The collections are all just plain JSON files.

The scripts are written in either TypeScript or JavaScript.

Dependencies

Installation of dependencies for this part of the codebase should be already handled, if you ran the bootstrap.sh script.

How do I know what a song is meant to look like?

These are called schemas (or interfaces) and you can find them in two places:

  • The source code.

You can find the actual interfaces we use inside the common module, it's at common/src/types.ts. This contains interface definitions like SongDocument which, expectedly, define what a song is meant to look like.

  • The documentation.

We also maintain a bit more human readable form for schemas in this documentation, under the schemas section.

Warning

This may be slightly out of sync with the current content. Please report it if it is!

Important Scripts

After doing anything to the collections, such as adding a new item to the database, you MUST run pnpm run sort inside the scripts/ folder.

This will deterministically sort the data you put into the collections, making sure that git history stays sane (i.e. it only says things that actually changed, changed).

Info

pnpm run sort is an alias for node deterministic-collection-sort.js

Before sending any changes, run pnpm test to check all your data. If anything you've sent is invalid, it'll be logged in failed-tests.log, and the command won't pass.
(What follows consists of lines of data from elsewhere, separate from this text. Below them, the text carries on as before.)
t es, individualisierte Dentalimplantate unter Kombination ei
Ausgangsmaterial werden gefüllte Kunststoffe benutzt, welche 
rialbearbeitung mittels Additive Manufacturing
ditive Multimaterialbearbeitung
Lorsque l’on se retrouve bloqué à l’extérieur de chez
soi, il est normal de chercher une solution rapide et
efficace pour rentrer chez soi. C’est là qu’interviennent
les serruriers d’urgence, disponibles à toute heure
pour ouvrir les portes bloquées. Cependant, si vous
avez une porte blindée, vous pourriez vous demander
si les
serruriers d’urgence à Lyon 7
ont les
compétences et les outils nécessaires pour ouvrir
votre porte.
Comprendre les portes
This is automatically ran when changes are sent to me, but you should run it yourself before committing anyway!

Info

Your changes won't be synced with the database if they fail the tests.
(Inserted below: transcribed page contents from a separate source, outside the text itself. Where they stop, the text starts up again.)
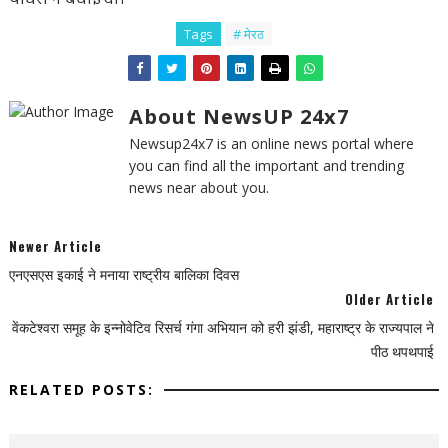
Tags
# मेरठ
About NewsUP 24x7
Newsup24x7 is an online news portal where
you can find all the important and trending
news near about you.
Newer Article
एनएसएस इकाई ने मनाया राष्ट्रीय बालिका दिवस
Older Article
वेंकटेश्वरा समूह के इन्नोवेटिव रिसर्च गंगा अभियान को हरी झंडी, महाराष्ट्र के राज्यपाल ने
पीठ थपथपाई
RELATED POSTS: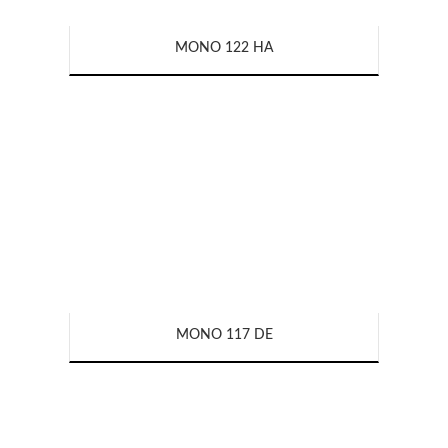
MONO 122 HA
MONO 117 DE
If you're confused about why tests are failing, ask in the discord.

Rerunners

Inside the scripts/ folder is a folder called rerunners/. These scripts are intended to be kept around and re-ran (hence the name).

You'll find a bunch of useful little utilities here, and there's sadly too many to document.

It should be obvious what each one does, though.

If you're looking to add a BMS table to Tachi for an example, you'd look into the rerunner scripts.

Single-Time Scripts

Some scripts we only want to run once, and we don't really need to keep them around. These are saved into the single-time folder, and will never be tracked by git.

You can make quick hacky scripts here.

Scripting Changes

We provide utilities for mutating data inside the collections comfortably inside scripts/util.js. The most important one is MutateCollection, which, as expected, mutates a collection.

It takes a collection name (like songs-iidx.json) and a callback function that receives the data inside that collection.

Whatever that callback returns replaces the data in the collection.

Below are some examples of what you can do with this API.

const { MutateCollection } = require("../util");

// Let's say all songs made by the artist "Scrimbly" were renamed to
// BEMANI SOUND TEAM "Scrimbly".
MutateCollection("songs-iidx.json", (songs) => {
    // for all the songs in songs-iidx.json
    for (const song of songs) {
        // if the song artist is "Scrimbly"
        if (song.artist === "Scrimbly") {
            // replace it
            song.artist = 'BEMANI SOUND TEAM "Scrimbly"'
        }
    }

    // return the same piece of data we got, with our mutations applied.
    return songs;
});
const { MutateCollection } = require("../util");

MutateCollection("songs-iidx.json", (songs) => {
    songs.push({
        // some new song object
    })

    songs.push({
        // another new song object
    })

    // return the same piece of data we got, with our mutations applied.
    return songs;
});

For even more examples, see the rerunners/ folder, as it makes liberal use of this API.